# The 1870's Cobalt Blue Privy.



## hemihampton (Apr 21, 2018)

*Me & Tom Got out again today.  We probed a spot in the past that I was not to impressed with but Tom thought it was a great spot. It looked good on the Sanborn Maps. SO, After much delay we decided to try it today. The first 2 feet Tom found a Koppitz Melcher Quart Blob Top Beer. A good sign. BUT, After the first 2 feet it was about 3 feet of a clay cap we had to dig through. I was questioning if anything else was in there but Tom would repeatly probe through the 3 feet of Clay & insist under it was a ton of bottles. He wouldn't let me probe it I don't know, just had to take his word. After 3 feet & through the thick & hard as a rock Clay cap Tom hits some shards but not much else, he tires out & I jump in to pull out a Cantrell & Cochrane Dublin Belfast Torpedo bottle.
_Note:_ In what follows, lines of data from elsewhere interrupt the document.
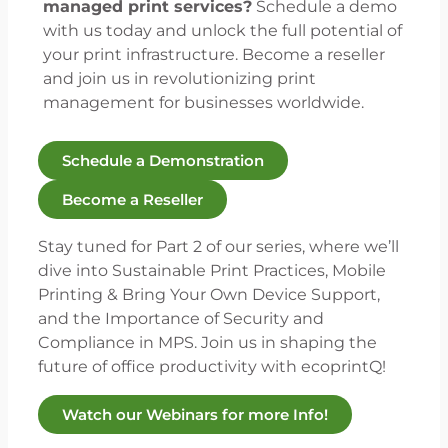
managed print services?
Schedule a demo
with us today and unlock the full potential of
your print infrastructure. Become a reseller
and join us in revolutionizing print
management for businesses worldwide.
Schedule a Demonstration
Become a Reseller
Stay tuned for Part 2 of our series, where we’ll
dive into Sustainable Print Practices, Mobile
Printing & Bring Your Own Device Support,
and the Importance of Security and
Compliance in MPS. Join us in shaping the
future of office productivity with ecoprintQ!
Watch our Webinars for more Info!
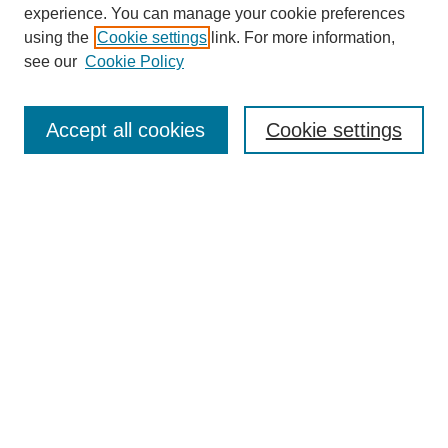
experience. You can manage your cookie preferences
using the
Cookie settings
link. For more information,
see our
Cookie Policy
Search
Accept all cookies
Cookie settings
Enter search terms:
Select context to search:
Advanced Search
Notify me via email or
RSS
Browse
Collections
Disciplines
Authors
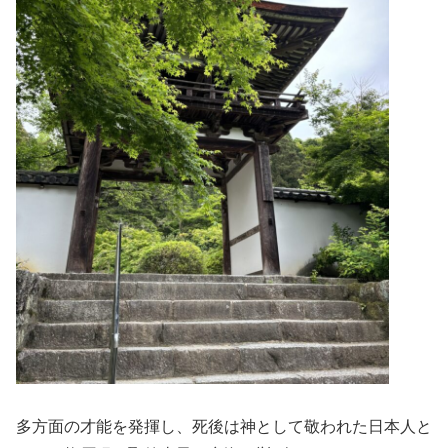
多方面の才能を発揮し、死後は神として敬われた日本人と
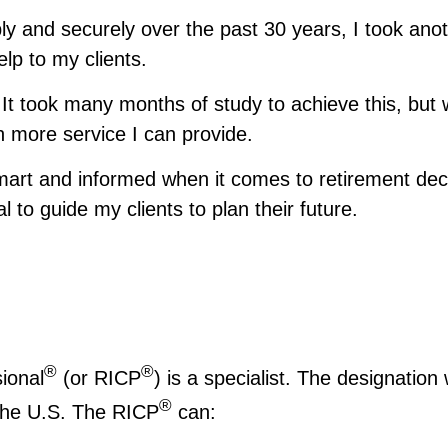
y and securely over the past 30 years, I took anot
lp to my clients.
It took many months of study to achieve this, but 
h more service I can provide.
art and informed when it comes to retirement deci
to guide my clients to plan their future.
®
®
ional
(or RICP
) is a specialist. The designatio
®
 the U.S. The RICP
can:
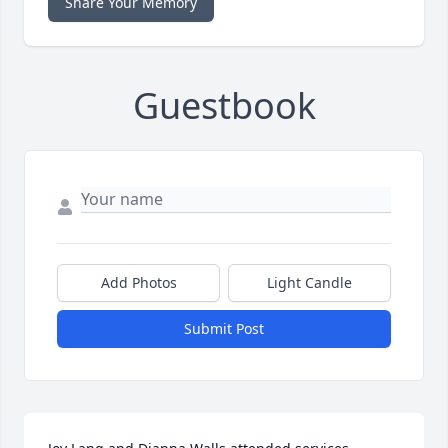
Share Your Memory
Guestbook
Add Photos
Light Candle
Submit Post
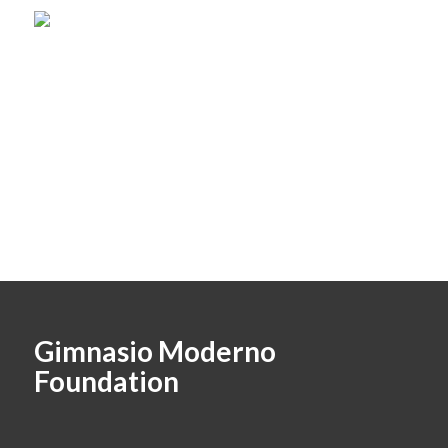
Gimnasio Moderno
Foundation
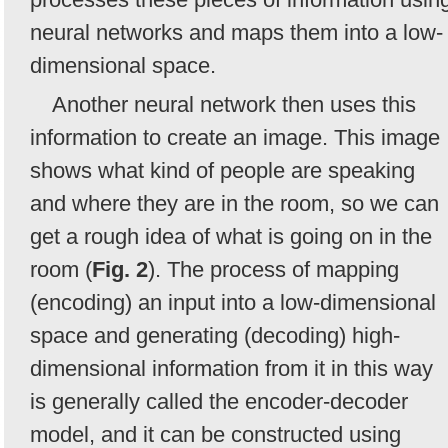
neural networks and maps them into a low-
dimensional space.
Another neural network then uses this
information to create an image. This image
shows what kind of people are speaking
and where they are in the room, so we can
get a rough idea of what is going on in the
room (
Fig. 2
). The process of mapping
(encoding) an input into a low-dimensional
space and generating (decoding) high-
dimensional information from it in this way
is generally called the encoder-decoder
model, and it can be constructed using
I figure it's gotta be 1870's because the broken Pikes Peak flask had a 1870's type of top lip on it. But I figure that Koppitz was maybe 1880's or 90's. PIC BELOW.  LEON.*


----------



## hemihampton (Apr 21, 2018)

*More pics of the Cantrell Cochrane. *


----------



## hemihampton (Apr 21, 2018)

*Then I hear that sound of my shovel lightly scraping across glass, so i grab the small plastic hand rake to carefully remove some dirt from around it & I see a 1870's Squat Soda in Cobalt Blue. I get real excited now because it looks whole & any 1870's Cobalt Blue squat is a good bottle no matter what. SO, I carefully release it from it's 150 year old resting spot. I wipe the dirt off & as soon as I see that familiar embossing I automatically know what it is. A Killer P. WOLF From Detroit Michigan. On the front it has embossing of a Flying Eagle & Sheild behind it. Cool looking bottle. Not super rare as I seen a few before but definitely a tough bottle & much better find then if it was a Norris. Pics below. LEON.*


----------



## hemihampton (Apr 21, 2018)

*More P. WOLF pics.*


----------



## hemihampton (Apr 21, 2018)

*Some pics of the 7 feet deep hole. can you see the 3 feet deep of clay in walls of hole.*


----------



## hemihampton (Apr 21, 2018)

*We didn't find much else, a cool little Port Huron Michigan bottle, Some Trasks Ointments, some slicks, but never did find that huge boat load of bottles Tom insisted was below that Clay Cap. SO, We decided to fill it in & move one. Hope you enjoyed the Story & Pics. Pic of the total take below. LEON.*


----------



## hemihampton (Apr 21, 2018)

*Some Shards.*


----------



## blobbottlebob (Apr 21, 2018)

Thanks for taking us along Hemi. Cool pics of the the bottles coming out. The cobalt is gorgeous. Is it pontilled?


----------



## hemihampton (Apr 21, 2018)

*No Pontil, came out right after the pontils. Heres a pic **of some of my Wolfs in my Collection. LEON.*


----------



## CanadianBottles (Apr 21, 2018)

Wow, that cobalt squat is a stunning bottle!  Great find!


----------



## RelicRaker (Apr 22, 2018)

Wow, she's a beauty, Leon!


----------



## bottlecrazy (Apr 22, 2018)

That cobalt makes the dig worthwhile, for sure.


----------



## kenaifrank (Apr 25, 2018)

Nothing more exciting than feeling that clunk of glass in a dig.  That was ALOT OF WORK


----------



## Dabeel (Apr 25, 2018)

Gosh, I haven't been on here in forever. A great story and the words 1870's Cobalt hole is a great clickbait for me lol. Nice pics too. Cheers, Doug (now in San Diego)


----------



## hemihampton (Apr 25, 2018)

Thanks for the Compliment Doug & everybody else. LEON.


----------



## hemihampton (Apr 26, 2018)

Tom sent me some pics he took. Here's a pic of Koppitz-Melchers Aqua Quart Blob Beer from Detroit. LEON.


----------



## hemihampton (Apr 26, 2018)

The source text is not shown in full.